§ **TASK PROMPT**: Locate the string "third" in the listing below. Copy every line where it is found.
::: ENTRIES SUPPLIED
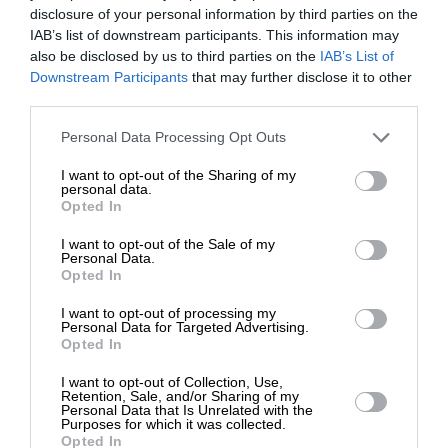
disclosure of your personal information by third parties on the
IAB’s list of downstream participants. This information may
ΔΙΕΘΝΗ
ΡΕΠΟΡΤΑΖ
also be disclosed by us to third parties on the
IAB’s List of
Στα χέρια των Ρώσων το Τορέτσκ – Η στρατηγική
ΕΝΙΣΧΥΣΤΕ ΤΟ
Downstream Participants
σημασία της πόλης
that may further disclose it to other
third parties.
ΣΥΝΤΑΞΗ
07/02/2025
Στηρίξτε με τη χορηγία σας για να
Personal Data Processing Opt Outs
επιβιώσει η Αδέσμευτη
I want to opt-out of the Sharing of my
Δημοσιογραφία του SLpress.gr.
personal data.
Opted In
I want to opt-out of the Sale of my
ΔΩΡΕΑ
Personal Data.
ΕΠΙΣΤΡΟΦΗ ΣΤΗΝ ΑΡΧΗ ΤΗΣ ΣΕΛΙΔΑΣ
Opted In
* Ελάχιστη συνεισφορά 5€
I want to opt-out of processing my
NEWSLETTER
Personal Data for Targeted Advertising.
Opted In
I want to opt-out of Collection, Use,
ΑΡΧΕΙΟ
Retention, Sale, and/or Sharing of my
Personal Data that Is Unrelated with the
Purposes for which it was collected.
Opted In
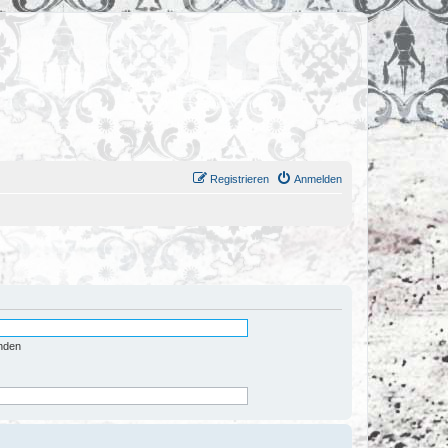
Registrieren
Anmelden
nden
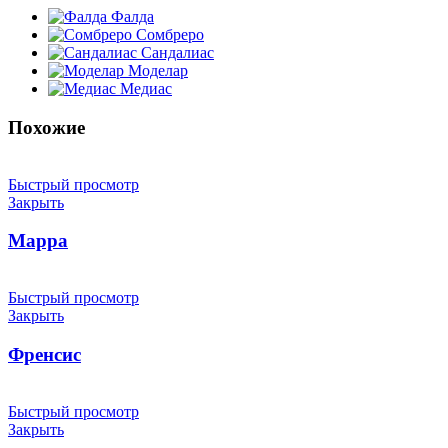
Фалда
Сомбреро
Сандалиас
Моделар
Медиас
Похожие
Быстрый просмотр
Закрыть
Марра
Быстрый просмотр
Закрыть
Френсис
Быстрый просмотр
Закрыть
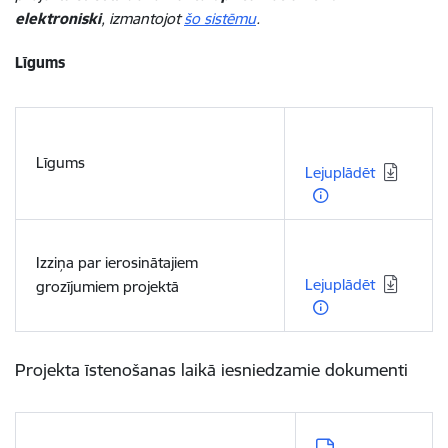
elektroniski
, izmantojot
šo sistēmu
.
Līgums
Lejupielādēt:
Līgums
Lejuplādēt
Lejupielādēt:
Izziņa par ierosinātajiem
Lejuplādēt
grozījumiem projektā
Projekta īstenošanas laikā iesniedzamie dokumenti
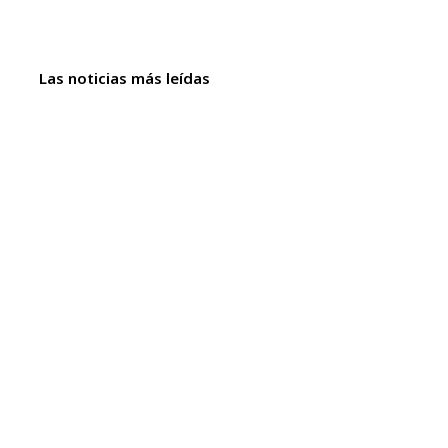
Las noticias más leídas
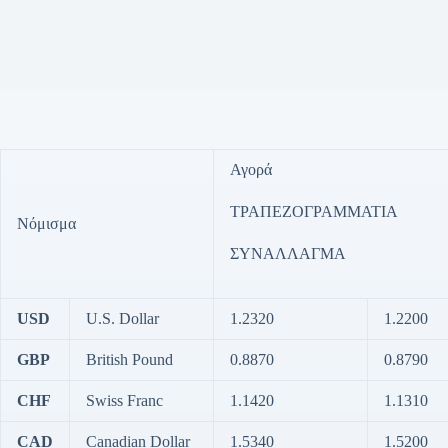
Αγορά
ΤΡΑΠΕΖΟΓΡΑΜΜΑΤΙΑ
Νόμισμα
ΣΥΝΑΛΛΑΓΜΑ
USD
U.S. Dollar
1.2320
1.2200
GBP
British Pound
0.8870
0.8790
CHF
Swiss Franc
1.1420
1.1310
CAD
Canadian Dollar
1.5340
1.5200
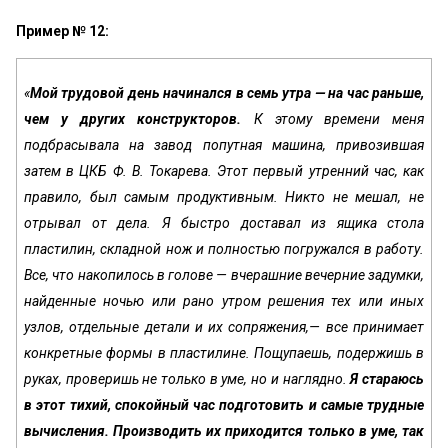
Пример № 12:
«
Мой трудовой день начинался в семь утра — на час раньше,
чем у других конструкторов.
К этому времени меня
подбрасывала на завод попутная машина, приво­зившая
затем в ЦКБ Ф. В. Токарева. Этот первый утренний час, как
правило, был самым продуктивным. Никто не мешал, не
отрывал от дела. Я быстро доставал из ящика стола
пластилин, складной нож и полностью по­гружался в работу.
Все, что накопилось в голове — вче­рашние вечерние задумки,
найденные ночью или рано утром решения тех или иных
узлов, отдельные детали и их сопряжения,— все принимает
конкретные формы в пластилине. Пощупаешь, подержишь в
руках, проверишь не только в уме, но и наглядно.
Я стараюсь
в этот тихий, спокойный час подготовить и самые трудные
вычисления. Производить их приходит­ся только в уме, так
::::::
§ **REPLY TO THE TASK**:
disclosure of your personal information by third parties on the
also be disclosed by us to third parties on the
third parties.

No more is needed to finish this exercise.